Cette période de transition, brillamment illustrée dans le drama coréen « Mr. Sunshine », vit la Corée passer du statut de vassal chinois à celui de protectorat puis de colonie japonaise (1910-1945).
« Mr. Sunshine » : une représentation culturelle de la fin de la vassalité


Le drama sud-coréen « Mr. Sunshine » (2018) offre une représentation saisissante de cette période charnière de l’histoire coréenne. Situé au début des années 1900, il dépeint la Corée à l’époque où le système tributaire s’effondre et où le pays fait face aux ambitions impérialistes du Japon.
Bien que le drama se concentre principalement sur la résistance coréenne face à l’impérialisme japonais, il illustre parfaitement la période de transition où la Corée, après avoir longtemps compté sur la protection chinoise dans le cadre du système tributaire, se retrouve vulnérable face aux puissances étrangères.
La série met en scène différentes réactions des élites coréennes face à ces changements géopolitiques : certains personnages restent attachés aux valeurs traditionnelles confucéennes héritées de la Chine, tandis que d’autres embrassent la modernisation ou collaborent avec les Japonais.

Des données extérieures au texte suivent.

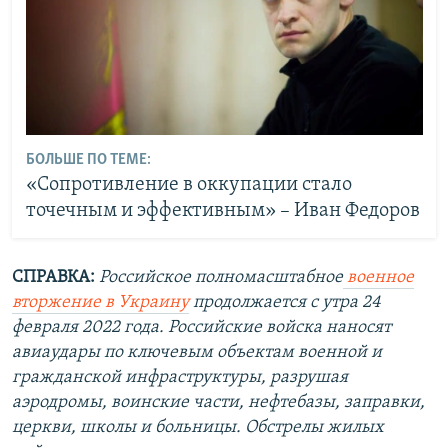
БОЛЬШЕ ПО ТЕМЕ:
«Сопротивление в оккупации стало
точечным и эффективным» – Иван Федоров
СПРАВКА:
Российское полномасштабное
военное
вторжение в Украину
продолжается с утра 24
февраля 2022 года. Российские войска наносят
авиаудары по ключевым объектам военной и
гражданской инфраструктуры, разрушая
аэродромы, воинские части, нефтебазы, заправки,
церкви, школы и больницы. Обстрелы жилых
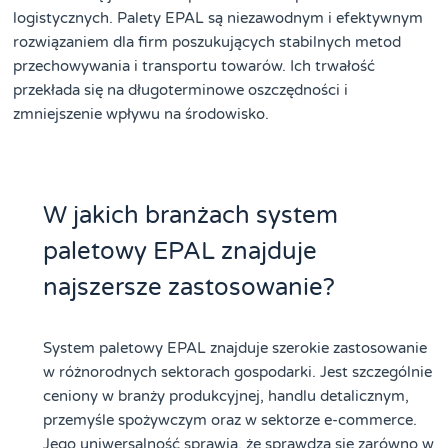
logistycznych. Palety EPAL są niezawodnym i efektywnym
rozwiązaniem dla firm poszukujących stabilnych metod
przechowywania i transportu towarów. Ich trwałość
przekłada się na długoterminowe oszczędności i
zmniejszenie wpływu na środowisko.
W jakich branżach system
paletowy EPAL znajduje
najszersze zastosowanie?
System paletowy EPAL znajduje szerokie zastosowanie
w różnorodnych sektorach gospodarki. Jest szczególnie
ceniony w branży produkcyjnej, handlu detalicznym,
przemyśle spożywczym oraz w sektorze e-commerce.
Jego uniwersalność sprawia, że sprawdza się zarówno w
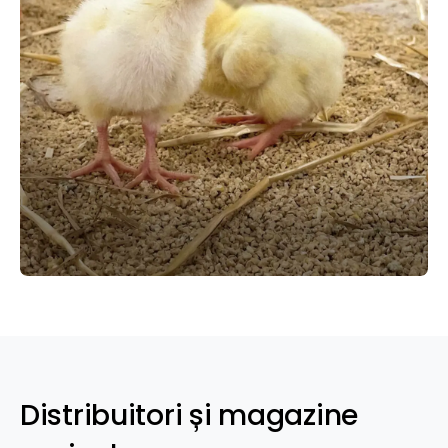
Distribuitori și magazine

Ces différentes postures reflètent les débats qui ont agité la société coréenne à la fin du système tributaire.
L’héritage du système tributaire dans les relations sino-coréennes contemporaines
L’héritage du système tributaire continue d’influencer les relations internationales en Asie orientale. Comme le suggère Hervouet, « toute la politique chinoise en Asie tend à rétablir sous une forme contemporaine l’ancien système des relations tributaires qui a prévalu pendant de nombreux siècles. »
Pour la Corée, cette histoire de vassalité a contribué à forger une identité nationale complexe, marquée à la fois par une profonde influence culturelle chinoise et par une volonté farouche d’indépendance.

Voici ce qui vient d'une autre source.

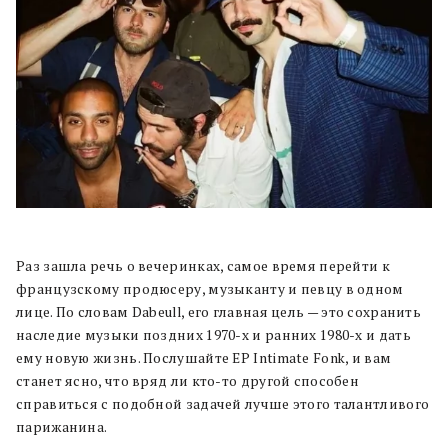
Раз зашла речь о вечеринках, самое время перейти к
французскому продюсеру, музыканту и певцу в одном
лице. По словам Dabeull, его главная цель — это сохранить
наследие музыки поздних 1970-х и ранних 1980-х и дать
ему новую жизнь. Послушайте EP Intimate Fonk, и вам
станет ясно, что вряд ли кто-то другой способен
справиться с подобной задачей лучше этого талантливого
парижанина.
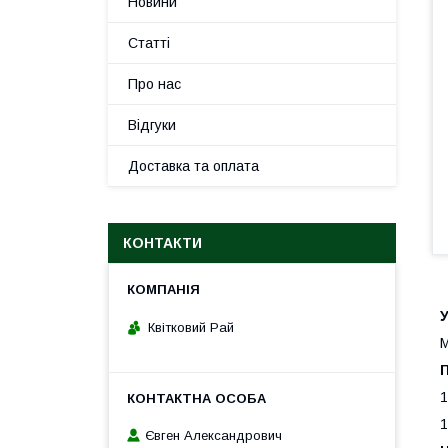
Новини
Статті
Про нас
Відгуки
Доставка та оплата
КОНТАКТИ
Квітковий Рай
М
1
1
Євген Александрович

Les tensions territoriales actuelles entre la Corée du Nord et la Chine, notamment concernant le mont Paektu (Changbai pour les Chinois), témoignent de la persistance de cet héritage historique dans les relations sino-coréennes contemporaines.

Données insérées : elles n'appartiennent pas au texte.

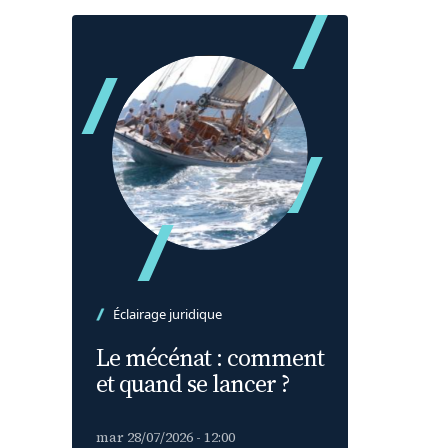
Éclairage juridique
Le mécénat : comment
et quand se lancer ?
mar 28/07/2026 - 12:00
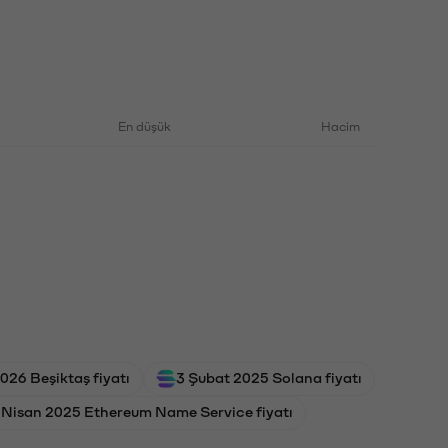
En düşük
Hacim
026 Beşiktaş fiyatı
3 Şubat 2025 Solana fiyatı
 Nisan 2025 Ethereum Name Service fiyatı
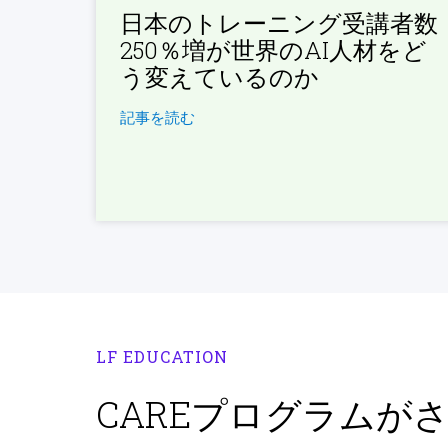
日本のトレーニング受講者数
250％増が世界のAI人材をど
う変えているのか
記事を読む
LF EDUCATION
CAREプログラムが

Dans la Corée du Sud moderne, l’héritage du système tributaire se manifeste de manière plus subtile, à travers une relation économique et culturelle intense avec la Chine, tout en maintenant une alliance stratégique avec les États-Unis comme contrepoids à l’influence chinoise.
Conclusion
La relation de vassalité entre la Corée et la Chine, formalisée dans le cadre du système tributaire, constitue l’un des exemples les plus durables et les plus complexes de relations internationales hiérarchisées dans l’histoire mondiale. Loin d’être une simple domination politique, cette relation a façonné en profondeur l’identité culturelle, politique et sociale de la Corée, tout en lui permettant de préserver une autonomie remarquable.
À travers les différentes périodes historiques, de la période des Trois Royaumes jusqu’à la fin de la dynastie Chosŏn, la Corée a su naviguer habilement dans sa relation avec son puissant voisin, acceptant formellement son statut de vassal tout en développant une culture distinctive et une forte identité nationale.
L’effondrement du système tributaire à la fin du XIXe siècle, brillamment illustré dans le drama « Mr. Sunshine », a marqué la fin d’un ordre mondial sinocentrique qui avait structuré les relations internationales en Asie orientale pendant des siècles. Cependant, l’héritage de cette relation séculaire continue d’influencer les dynamiques géopolitiques et culturelles dans la péninsule coréenne et au-delà.
Comprendre cette histoire complexe de vassalité et d’autonomie permet de mieux saisir les subtilités des relations contemporaines entre la Corée et la Chine, ainsi que les fondements historiques de l’identité nationale coréenne, forgée dans ce paradoxe d’influence profonde et d’indépendance farouche.